Prediction of therapeutic failure after adrenaline injection plus heater probe treatment in patients with bleeding peptic ulcer.
Wong SK., Yu LM., Lau JY., Lam YH., Chan AC., Ng EK., Sung JJ., Chung SC.
BACKGROUND: Continued or recurrent bleeding after endoscopic treatment for bleeding ulcer is a major adverse prognostic factor. Identification of such ulcers may allow for alternate treatments. AIM: To determine factors predicting treatment failure with combined adrenaline injection and heater probe thermocoagulation. METHODS: Consecutive patients with bleeding peptic ulcers who received endoscopic therapy between January 1995 and March 1998 were studied.
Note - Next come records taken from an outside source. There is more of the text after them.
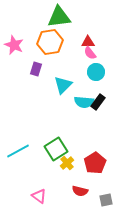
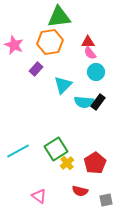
purple rectangle: rotated 24 degrees clockwise
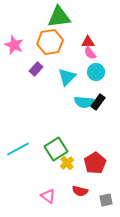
cyan triangle: moved 4 px right, 8 px up
cyan line: moved 2 px up
pink triangle: moved 9 px right
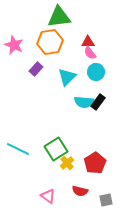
cyan line: rotated 55 degrees clockwise
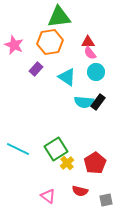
cyan triangle: rotated 42 degrees counterclockwise
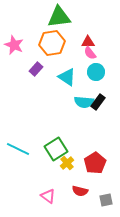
orange hexagon: moved 2 px right, 1 px down
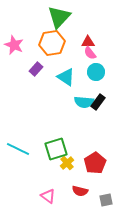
green triangle: rotated 40 degrees counterclockwise
cyan triangle: moved 1 px left
green square: rotated 15 degrees clockwise
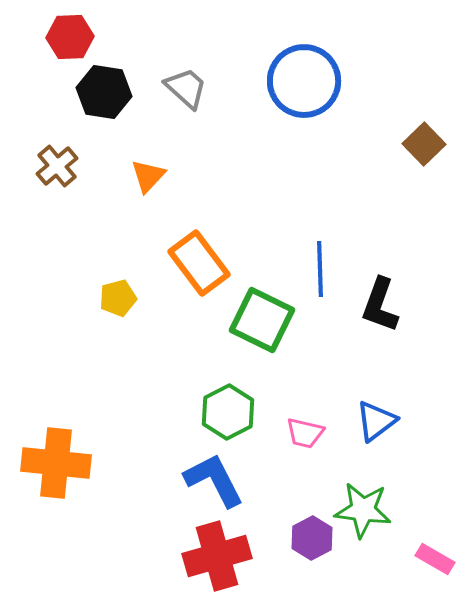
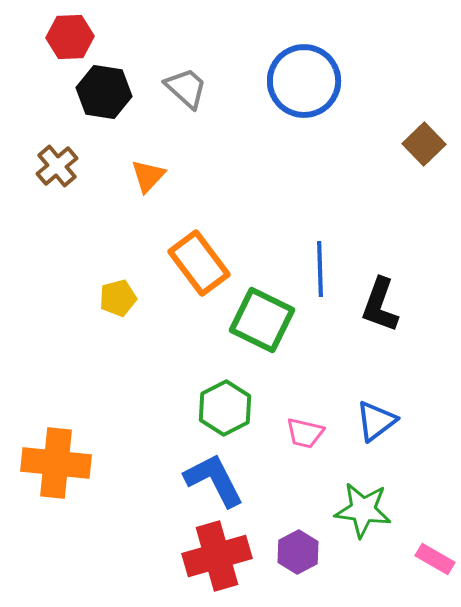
green hexagon: moved 3 px left, 4 px up
purple hexagon: moved 14 px left, 14 px down
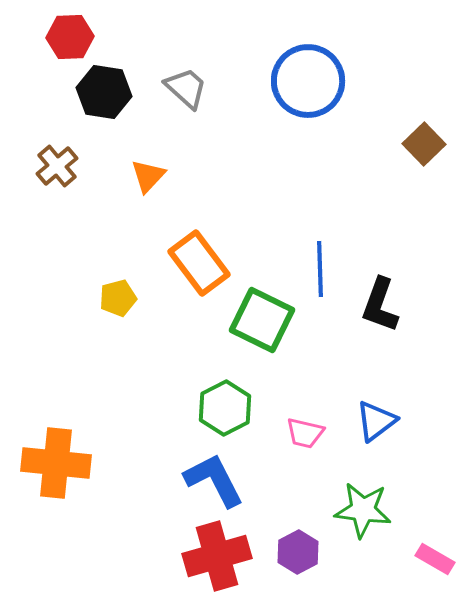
blue circle: moved 4 px right
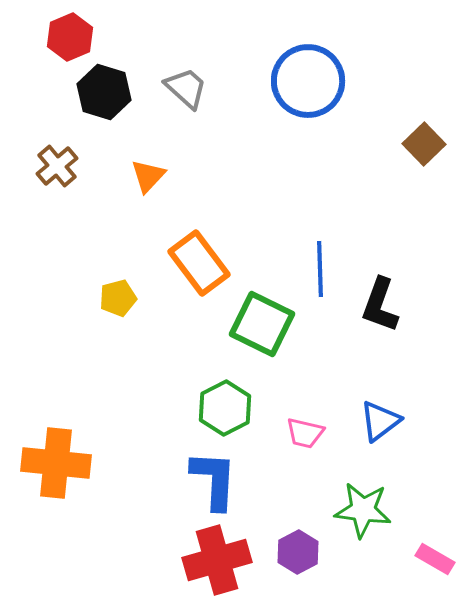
red hexagon: rotated 21 degrees counterclockwise
black hexagon: rotated 8 degrees clockwise
green square: moved 4 px down
blue triangle: moved 4 px right
blue L-shape: rotated 30 degrees clockwise
red cross: moved 4 px down
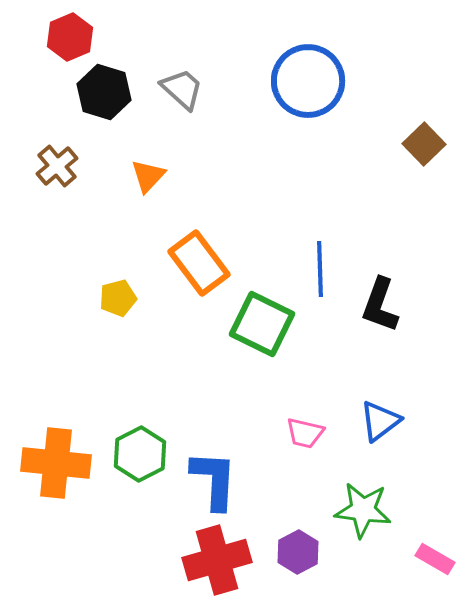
gray trapezoid: moved 4 px left, 1 px down
green hexagon: moved 85 px left, 46 px down
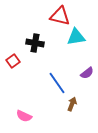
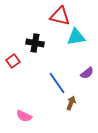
brown arrow: moved 1 px left, 1 px up
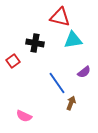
red triangle: moved 1 px down
cyan triangle: moved 3 px left, 3 px down
purple semicircle: moved 3 px left, 1 px up
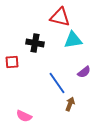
red square: moved 1 px left, 1 px down; rotated 32 degrees clockwise
brown arrow: moved 1 px left, 1 px down
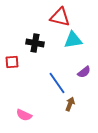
pink semicircle: moved 1 px up
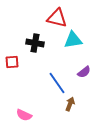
red triangle: moved 3 px left, 1 px down
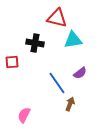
purple semicircle: moved 4 px left, 1 px down
pink semicircle: rotated 91 degrees clockwise
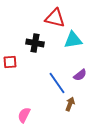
red triangle: moved 2 px left
red square: moved 2 px left
purple semicircle: moved 2 px down
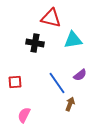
red triangle: moved 4 px left
red square: moved 5 px right, 20 px down
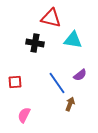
cyan triangle: rotated 18 degrees clockwise
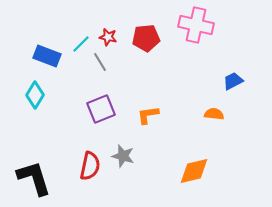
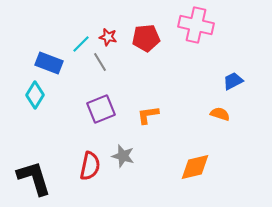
blue rectangle: moved 2 px right, 7 px down
orange semicircle: moved 6 px right; rotated 12 degrees clockwise
orange diamond: moved 1 px right, 4 px up
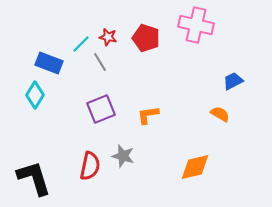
red pentagon: rotated 24 degrees clockwise
orange semicircle: rotated 12 degrees clockwise
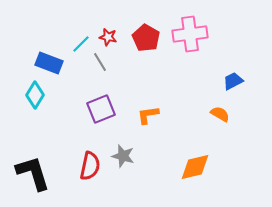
pink cross: moved 6 px left, 9 px down; rotated 20 degrees counterclockwise
red pentagon: rotated 12 degrees clockwise
black L-shape: moved 1 px left, 5 px up
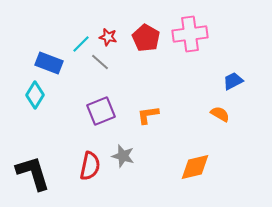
gray line: rotated 18 degrees counterclockwise
purple square: moved 2 px down
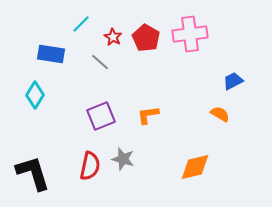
red star: moved 5 px right; rotated 18 degrees clockwise
cyan line: moved 20 px up
blue rectangle: moved 2 px right, 9 px up; rotated 12 degrees counterclockwise
purple square: moved 5 px down
gray star: moved 3 px down
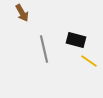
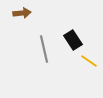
brown arrow: rotated 66 degrees counterclockwise
black rectangle: moved 3 px left; rotated 42 degrees clockwise
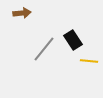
gray line: rotated 52 degrees clockwise
yellow line: rotated 30 degrees counterclockwise
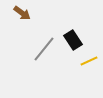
brown arrow: rotated 42 degrees clockwise
yellow line: rotated 30 degrees counterclockwise
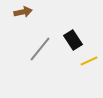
brown arrow: moved 1 px right, 1 px up; rotated 48 degrees counterclockwise
gray line: moved 4 px left
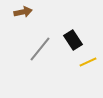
yellow line: moved 1 px left, 1 px down
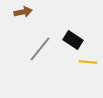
black rectangle: rotated 24 degrees counterclockwise
yellow line: rotated 30 degrees clockwise
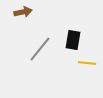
black rectangle: rotated 66 degrees clockwise
yellow line: moved 1 px left, 1 px down
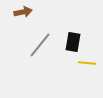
black rectangle: moved 2 px down
gray line: moved 4 px up
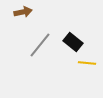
black rectangle: rotated 60 degrees counterclockwise
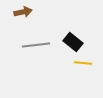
gray line: moved 4 px left; rotated 44 degrees clockwise
yellow line: moved 4 px left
Data on clinical presentation, endoscopic findings, and treatment outcomes were collected prospectively. Multiple logistic regression analysis was used to identify independent risk factors for treatment failure. RESULTS: During the study period, 3386 patients were admitted with bleeding peptic ulcers: 1144 (796 men, 348 women) with a mean age of 62.5 (SD 17.6) years required endoscopic treatment. There were 666 duodenal ulcers (58.2%), 425 gastric ulcers (37.2%), and 53 anastomotic ulcers (4.6%). Initial haemostasis was successful in 1128 patients (98.6%). Among them, 94 (8.2%) rebled in a median time of 48 hours (range 3-480). Overall failure rate was 9.6%. Mortality rate was 5% (57/1144). Multiple logistic regression analysis revealed that hypotension (odds ratio (OR) 2.21, 95% confidence interval (CI) 1.40-3.48), haemoglobin level less that 10 g/dl (OR 1.87, 95% CI 1.18-2.96), fresh blood in the stomach (OR 2.15, 95% CI 1.40-3.31), ulcer with active bleeding (OR 1.65, 95% CI 1.07-2.56), and large ulcers (OR 1.80, 95% CI 1.15-2.83) were independent factors predicting rebleeding. CONCLUSIONS: Larger ulcers with severe bleeding at presentation predict failure of endoscopic therapy.